An Essay on Abstinence from Animal Food, as a Moral Duty is a book on ethical vegetarianism and animal rights written by Joseph Ritson, first published in 1802.

Description

Ritson became a vegetarian in 1772 at the age of 19. He was influenced by Bernard Mandeville's The Fable of the Bees and adopted a milk and vegetable diet. Ritson stated that for thirty years he had never tasted fish, flesh or fowl but he did eat eggs because it deprives no animal of life. He campaigned for the welfare of animals and the ethical necessity of a vegetarian diet.

Ritson spent years collecting information for the book. He argued that animal food is cruel, unnecessary and the result of provocative cannibalism. Ritson believed that man's only chance of happiness is to develop higher moral virtues of benevolence, justice and humanity by adopting a vegetarian diet. The book argues on physiological grounds that an animal diet is not natural for mankind and is a cause of disease and suffering.

The book was declined by many publishers. It was published by Sir Richard Phillips a vegetarian, in 1802. It is one of the first works to argue for vegetarianism from an ethical basis. Thomas Tryon and George Cheyne had authored books advocating a vegetarian diet but Ritson was the one who made vegetarianism a moral imperative. Ritson argued that meat-eating had a negative effect on the human character as it made people aggressive. Ritson criticized English blood sports of his day which he associated with the degeneracy of meat-eating:

Ritson was an atheist and did not utilize religious arguments for vegetarianism. Ritson rejected creationism and similar to James Burnett, Lord Monboddo believed that men were related to monkeys. He tried to eliminate the boundaries that distinguish humans from animals by arguing that humans are similar to vegetarian animals and language was no more natural for man than for monkeys or parrots.

Reception

Influence

Ritson's book influenced the vegetarian movement. Many of his arguments such as one does not need meat to survive, animal food is not necessary for strength and a vegetarian diet promotes health would later be utilized in vegetarian publications.

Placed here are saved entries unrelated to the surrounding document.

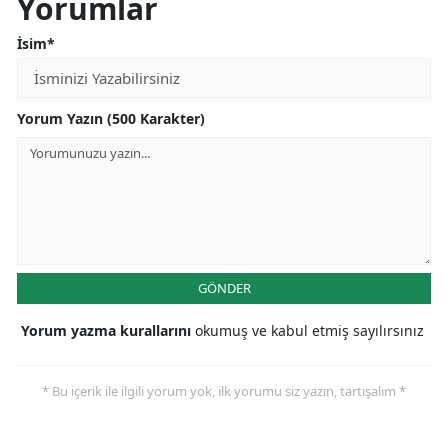
Yorumlar
İsim*
Yorum Yazın (500 Karakter)
GÖNDER
Yorum yazma kurallarını
okumuş ve kabul etmiş sayılırsınız
* Bu içerik ile ilgili yorum yok, ilk yorumu siz yazın, tartışalım *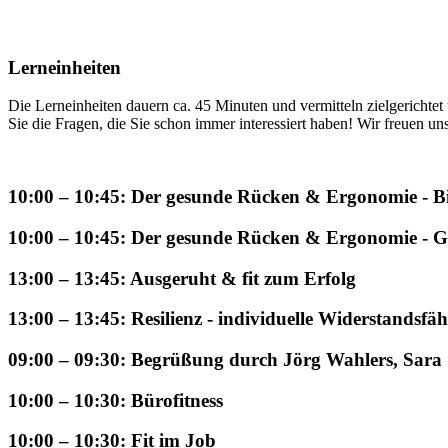
Lerneinheiten
Die Lerneinheiten dauern ca. 45 Minuten und vermitteln zielgerichte
Sie die Fragen, die Sie schon immer interessiert haben! Wir freuen u
10:00 – 10:45: Der gesunde Rücken & Ergonomie - Bi
10:00 – 10:45: Der gesunde Rücken & Ergonomie - G
13:00 – 13:45: Ausgeruht & fit zum Erfolg
13:00 – 13:45: Resilienz - individuelle Widerstandsfäh
09:00 – 09:30: Begrüßung durch Jörg Wahlers, Sara 
10:00 – 10:30: Bürofitness
10:00 – 10:30: Fit im Job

Ritson's book heavily influenced Percy Bysshe Shelley who utilized many of his vegetarian arguments. In 1939, Historian David Lee Clark compared paragraphs from Ritson's book to Shelley's A Vindication of Natural Diet (1813) and noted that in addition to general similarities "there are many parallels in phrasal patterns which could hardly be accidental."

Criticism

Historian of vegetarianism Colin Spencer commented that Ritson's ideas about abstinence from meat-eating were not popular with the majority of people during his time, who considered his views dangerous.

Henry Brougham and Sydney Smith criticized the book in a lengthy review in The Edinburgh Review, in 1803. They took issue with the inconsistences of Ritson's moral vegetarianism. For example, they noted that although Ritson abstained from meat he consumed milk and eggs, "Is not the consumption of milk the starving of calves? and is not the devouring of eggs, the causing of acute misery to a tender mother, and the procuring of abortions?". They stated that whilst writing the vegetarian arguments for his book, Ritson had used a quill plucked from a goose, ink made from insects and a whale-tallow candle.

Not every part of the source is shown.